Lebaran telah usai. Halal bi halal tinggal sisa-sisa. Tidak sedikit dari lembaga pemerintahan, pendidikan, komunitas, organisasi serta masyarakat luas menjalani ritual tahunan tersebut pada minggu pertama, kedua, ketiga, atau bahkan minggu keempat Lebaran. Saling bermaaf-maafan, setelah mengaku banyak berbuat salah. Halal bi halal dilaksanakan, setelah tunai menjalankan puasa di bulan Ramadan. Datang bersama keluarga lengkap dengan anak-anaknya. Sapa, gurau dan canda menjadi kebahagiaan tersendiri dalam ritual silaturahmi. Sambil menikmati beragam sajian masakan khas daerah.
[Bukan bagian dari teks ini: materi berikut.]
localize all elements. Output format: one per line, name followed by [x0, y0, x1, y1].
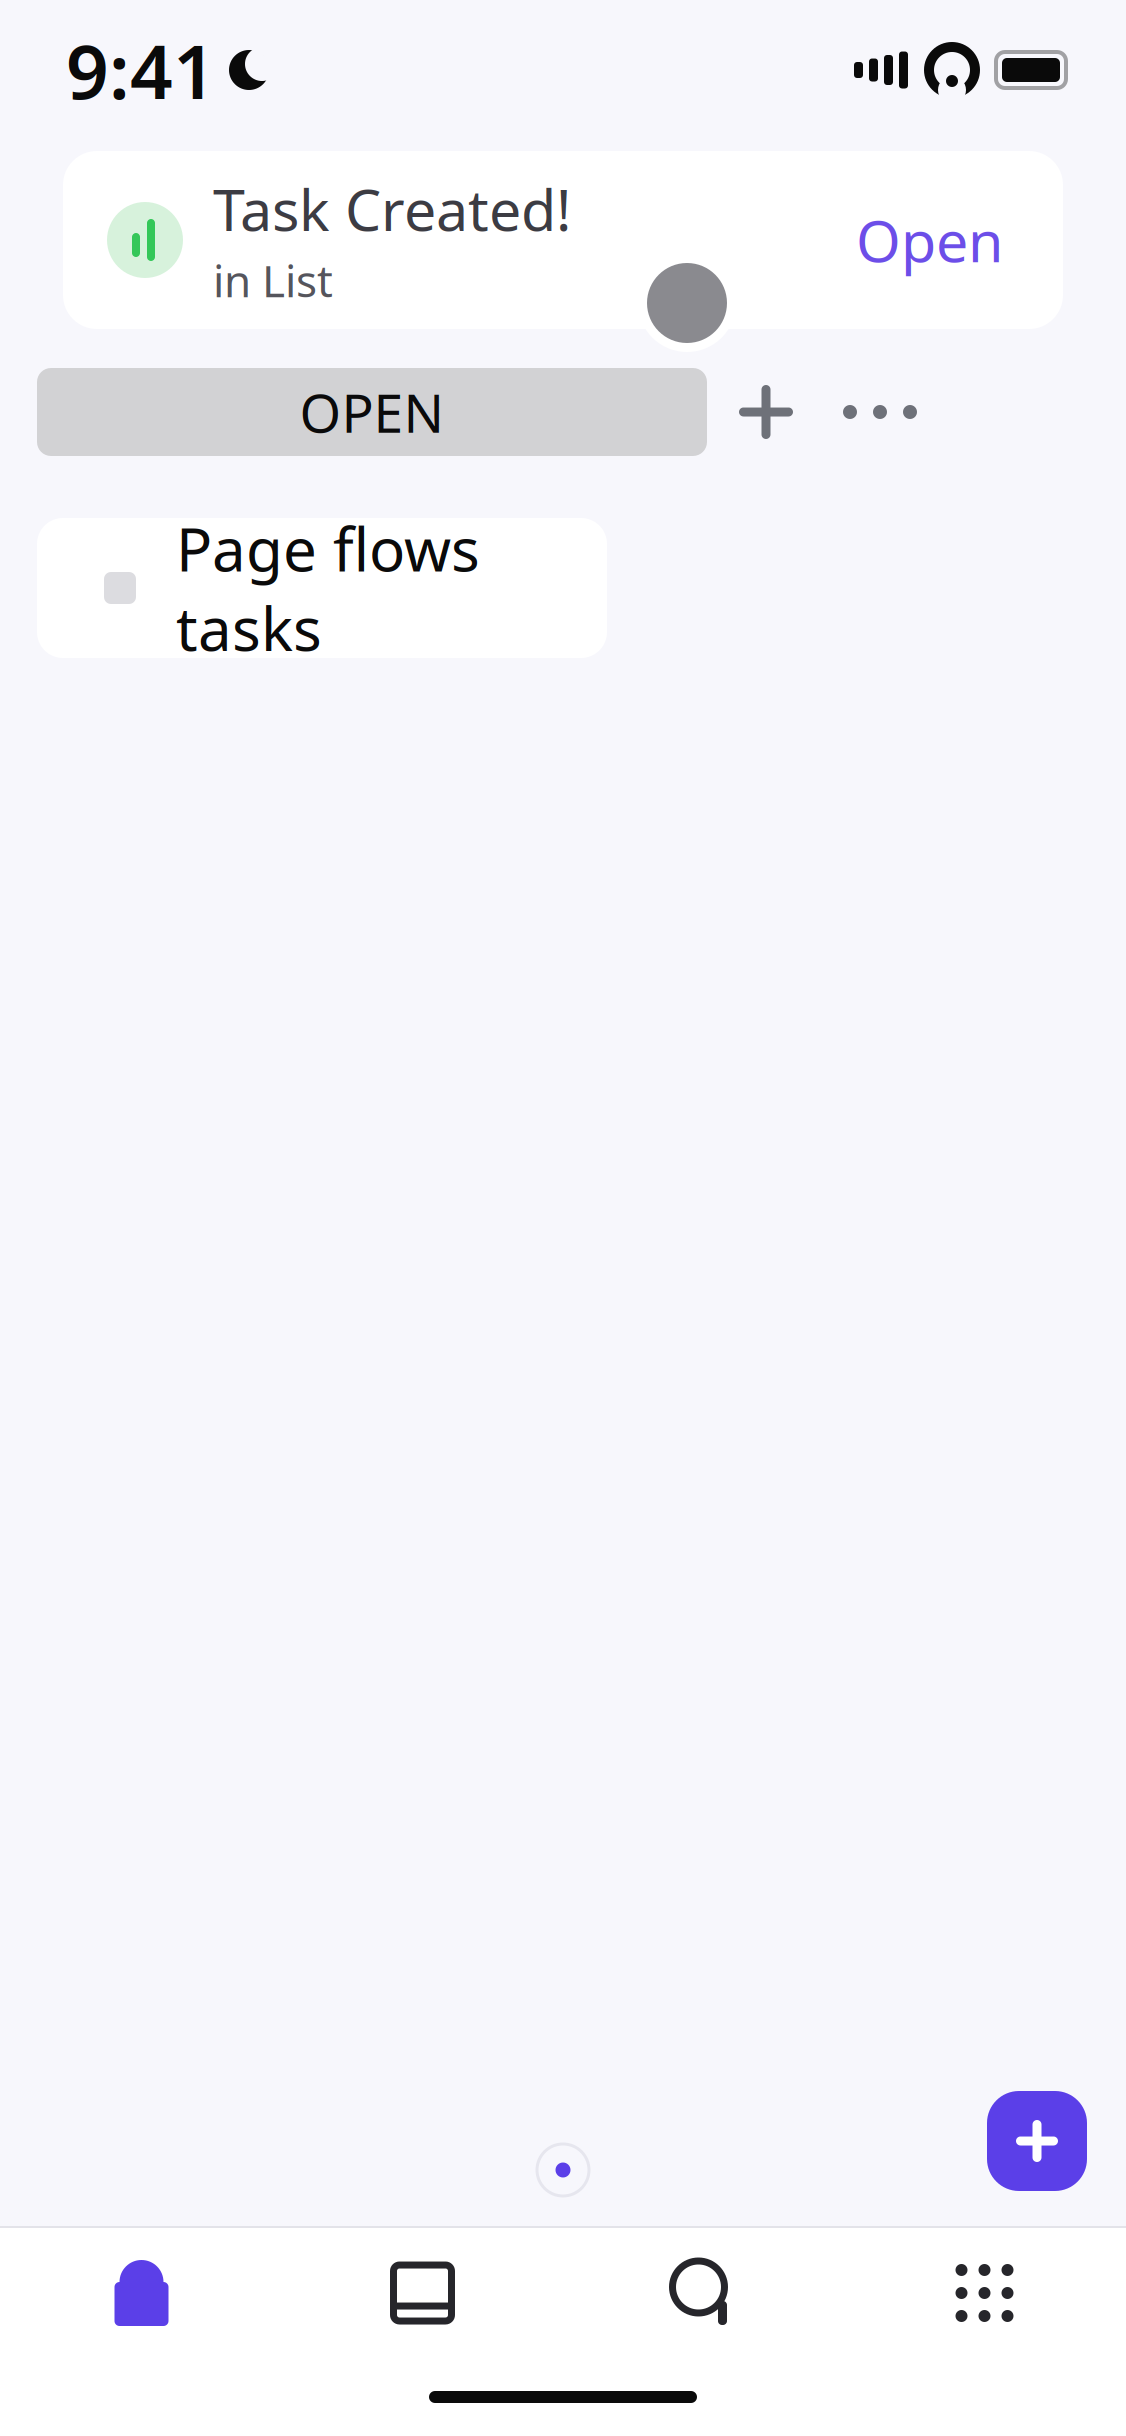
button[interactable]: OPEN: [37, 368, 707, 456]
staticText: Open: [856, 202, 1003, 278]
button[interactable]: Page flows tasks: [37, 518, 607, 658]
staticText: Task Created!: [213, 171, 571, 247]
staticText: in List: [213, 251, 333, 309]
staticText: 9:41: [66, 20, 216, 120]
button[interactable]: Apps: [844, 2228, 1125, 2358]
button[interactable]: More options: [825, 368, 935, 456]
button[interactable]: New task: [987, 2091, 1087, 2191]
staticText: OPEN: [300, 377, 444, 447]
button[interactable]: Add: [707, 368, 825, 456]
button[interactable]: Home: [1, 2228, 282, 2358]
staticText: Page flows tasks: [176, 508, 480, 668]
button[interactable]: Search: [563, 2228, 844, 2358]
button[interactable]: Task Created!: [63, 151, 1063, 329]
button[interactable]: Inbox: [282, 2228, 563, 2358]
Pemaknaan halal bi halal ditandai dengan berlangsungnya perayaan Idul Fitri. Tentunya sama halnya yang dilakukan di daerah-daerah lain. Pada intinya, halal bi halal menjadi ajang silaturahmi sesama untuk saling memaafkan, setelah menunaikan ibadah puasa Ramadan selama satu bulan penuh. Selain itu dimaknai pula sebagai ajang pertemuan setelah seseorang jarang bertemu atau bahkan berpuluh-puluh tahun tidak pernah bertemu. Hingga akhirnya momen penuh berkah tersebut ditandai pula dengan kegiatan reuni.
Bagi masyarakat Kendal misalnya, selain momen tersebut juga didapati tradisi yang menjadi penghormatan tersendiri bagi tokoh penyebar agama Islam di Kecamatan Kaliwungu Kabupaten Kendal. Dikenal dengan sebutan Syawalan, sebagai peringatan hari meninggalnya Kiai Asy’ari atau dikenal dengan Kiai Guru. Syawalan berlangsung sejak H+1 Lebaran hingga tiba pada puncaknya yakni H+7 atau biasa disebut masyarakat luas dengan sebutan Lebaran Kupat.
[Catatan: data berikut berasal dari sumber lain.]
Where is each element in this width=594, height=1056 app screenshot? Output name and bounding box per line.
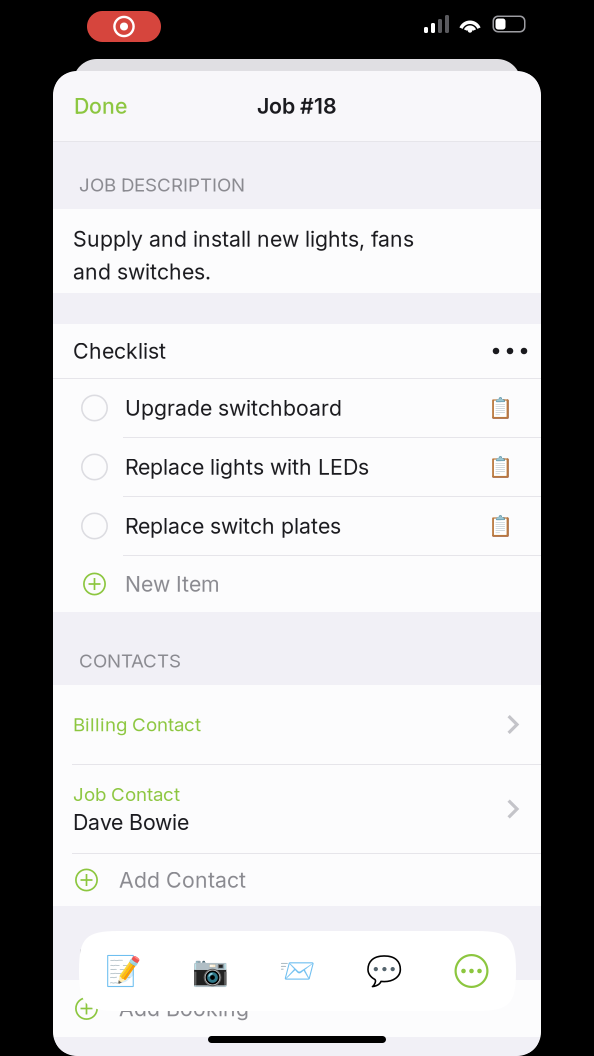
button[interactable]: Add note	[80, 931, 167, 1011]
staticText: 📋	[488, 455, 513, 479]
button[interactable]: Add Contact	[53, 854, 541, 906]
staticText: 📋	[488, 396, 513, 420]
staticText: Add Booking	[119, 996, 249, 1021]
button[interactable]: New Item	[53, 556, 541, 612]
staticText: CONTACTS	[79, 649, 181, 672]
button[interactable]: More	[479, 324, 541, 378]
staticText: Replace switch plates	[125, 513, 341, 539]
staticText: Job #18	[257, 93, 337, 119]
button[interactable]: Send message	[341, 931, 428, 1011]
button[interactable]: Add Booking	[53, 980, 541, 1037]
staticText: 💬	[366, 954, 403, 988]
button[interactable]: More actions	[428, 931, 515, 1011]
button[interactable]: Send email	[254, 931, 341, 1011]
staticText: and switches.	[73, 259, 211, 285]
staticText: Add Contact	[119, 867, 246, 893]
staticText: Checklist	[73, 338, 166, 364]
button[interactable]: Upgrade switchboard	[53, 379, 541, 437]
button[interactable]: Done	[53, 79, 143, 133]
staticText: Replace lights with LEDs	[125, 454, 369, 480]
button[interactable]: Replace switch plates	[53, 497, 541, 555]
staticText: 📨	[279, 954, 316, 988]
staticText: 📷	[192, 954, 229, 988]
staticText: Dave Bowie	[73, 809, 189, 835]
staticText: New Item	[125, 571, 220, 597]
staticText: 📋	[488, 514, 513, 538]
button[interactable]: Replace lights with LEDs	[53, 438, 541, 496]
staticText: Job Contact	[73, 783, 180, 805]
staticText: 📝	[105, 954, 142, 988]
button[interactable]: Billing Contact	[53, 685, 541, 764]
button[interactable]: Take photo	[167, 931, 254, 1011]
staticText: BOOKINGS	[79, 944, 177, 967]
staticText: Upgrade switchboard	[125, 395, 342, 421]
staticText: Done	[74, 93, 127, 119]
staticText: JOB DESCRIPTION	[79, 173, 245, 196]
button[interactable]: Job Contact	[53, 765, 541, 853]
staticText: Billing Contact	[73, 713, 201, 736]
staticText: Supply and install new lights, fans	[73, 226, 414, 252]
Syawalan yang digelar rutin setiap tahun selepas Idul Fitri ini memang sudah rutin digelar tiap tahun. Hingga akhirnya tradisi ini mampu menyedot ribuan orang untuk berduyun-duyun mengunjungi makam di bukit Jabal Desa Protomulyo. Para peziarah datang tidak hanya dari dalam kota saja, namun dari berbagai penjuru kota pula. Mereka berniat tulus untuk mendoakan dan mengharap berkah kebaikan di bulan Syawal. Walaupun untuk menempuh makam, mereka harus berjalan kaki lima kilometer menaiki bukit. Bahkan karena terlalu banyaknya peziarah yang berkunjung, warga harus bergantian untuk mendapatkan kesempatan mendoakan langsung di depan makam Kiai Asy’ari atau Kiai Guru.
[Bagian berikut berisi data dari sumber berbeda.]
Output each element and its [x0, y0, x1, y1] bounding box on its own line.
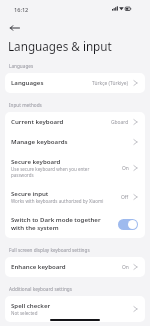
- staticText: Switch to Dark mode together with the sy…: [11, 216, 109, 232]
- staticText: On: [122, 264, 129, 271]
- button[interactable]: Secure keyboard: [5, 152, 145, 184]
- button[interactable]: Manage keyboards: [5, 132, 145, 152]
- staticText: Full screen display keyboard settings: [9, 247, 90, 253]
- button[interactable]: Back: [4, 19, 25, 36]
- button[interactable]: Languages: [5, 73, 145, 93]
- button[interactable]: Current keyboard: [5, 112, 145, 132]
- staticText: Secure input: [11, 190, 49, 198]
- button[interactable]: Switch to Dark mode together with the sy…: [5, 210, 145, 238]
- staticText: Works with keyboards authorized by Xiaom…: [11, 198, 104, 204]
- staticText: Secure keyboard: [11, 158, 61, 166]
- staticText: Languages: [9, 63, 34, 69]
- staticText: Languages & input: [8, 41, 112, 54]
- button[interactable]: Enhance keyboard: [5, 257, 145, 277]
- staticText: Spell checker: [11, 302, 51, 310]
- staticText: Use secure keyboard when you enter passw…: [11, 166, 109, 178]
- staticText: Manage keyboards: [11, 138, 68, 146]
- staticText: 16:12: [14, 6, 29, 14]
- staticText: Off: [121, 194, 129, 201]
- staticText: Not selected: [11, 310, 38, 316]
- staticText: Input methods: [9, 102, 42, 108]
- staticText: Current keyboard: [11, 118, 64, 126]
- staticText: Enhance keyboard: [11, 263, 66, 271]
- staticText: Additional keyboard settings: [9, 286, 72, 292]
- button[interactable]: Spell checker: [5, 296, 145, 322]
- button[interactable]: Secure input: [5, 184, 145, 210]
- staticText: Gboard: [111, 119, 129, 126]
- staticText: Languages: [11, 79, 44, 87]
- staticText: On: [122, 165, 129, 172]
- staticText: Türkçe (Türkiye): [92, 80, 129, 87]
Selain itu juga ke makam Sunan Katong, Kiai Mojo, Kiai Mustofa, Wali Musyafa. Makam begitu ramai, ribuan orang berjubel, penuh dan berdesakan. Hingga hal tersebut dimanfaatkan para pedagang untuk menjual makanan, minuman, mainan anak-anak. Syawalan menjadi keberkahan, tradisi masyarakat. Muslichin (2008) menyebutkan bahwa tradisi merupakan sesuatu yang berangkat dari sistem keyakinan. Dalam tradisi masyarakat mengulangi apa yang dilakukan oleh manusia pada masa dahulu.
Tradisi menjembatani apa yang sudah diciptakan dan dimulai oleh nenek moyang sampai generasi yang terakhir. Manusia masa sekarang sebagai pendukung kebudayaan tersebut merasa memiliki dan perlu menjalankan apa saja yang telah melekat menjadi bentuk tradisi. Tradisi tersebut dilaksanakan dengan kesungguhan dan didasari ideologi Islam yang kuat. Maka masyarakat tidak melaksanakan sebatas rutinitas semata, namun mampu menumbuhkan spirit tersendiri. Tentunya akan mereka gunakan untuk bekal pada kelangsungan hidup berikutnya, agar lebih semangat, berkah dan mampu membawa perubahan yang cukup fundamental bagi substansi kebudayaan Indonesia.***


─Setia Naka Andrian, Dosen Universitas PGRI Semarang. Menulis buku Perayaan Laut (April 2016), Remang-Remang Kontemplasi (November 2016).